_WORK TASK:_
Your answer should be an exact copy of the lines from the one containing "calculator and get an appraisal today!" through the last line of the records below, without any pictures.

_Stored entries:_

- - - -

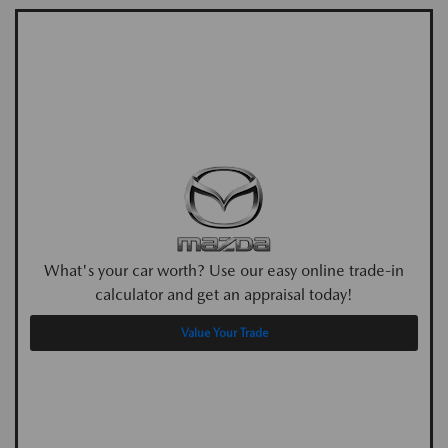
What's your car worth? Use our easy online trade-in
calculator and get an appraisal today!
Value Your Trade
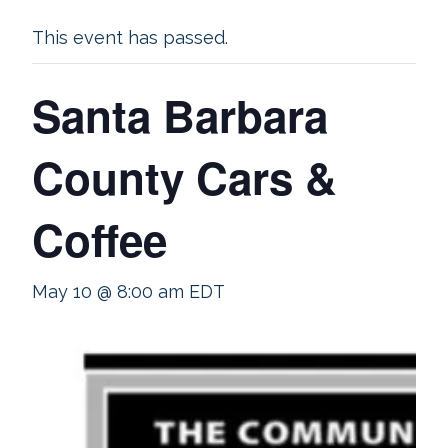
This event has passed.
Santa Barbara
County Cars &
Coffee
May 10 @ 8:00 am
EDT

- - - -

_OUTPUT BELOW:_
calculator and get an appraisal today!
Value Your Trade
This event has passed.
Santa Barbara
County Cars &
Coffee
May 10 @ 8:00 am
EDT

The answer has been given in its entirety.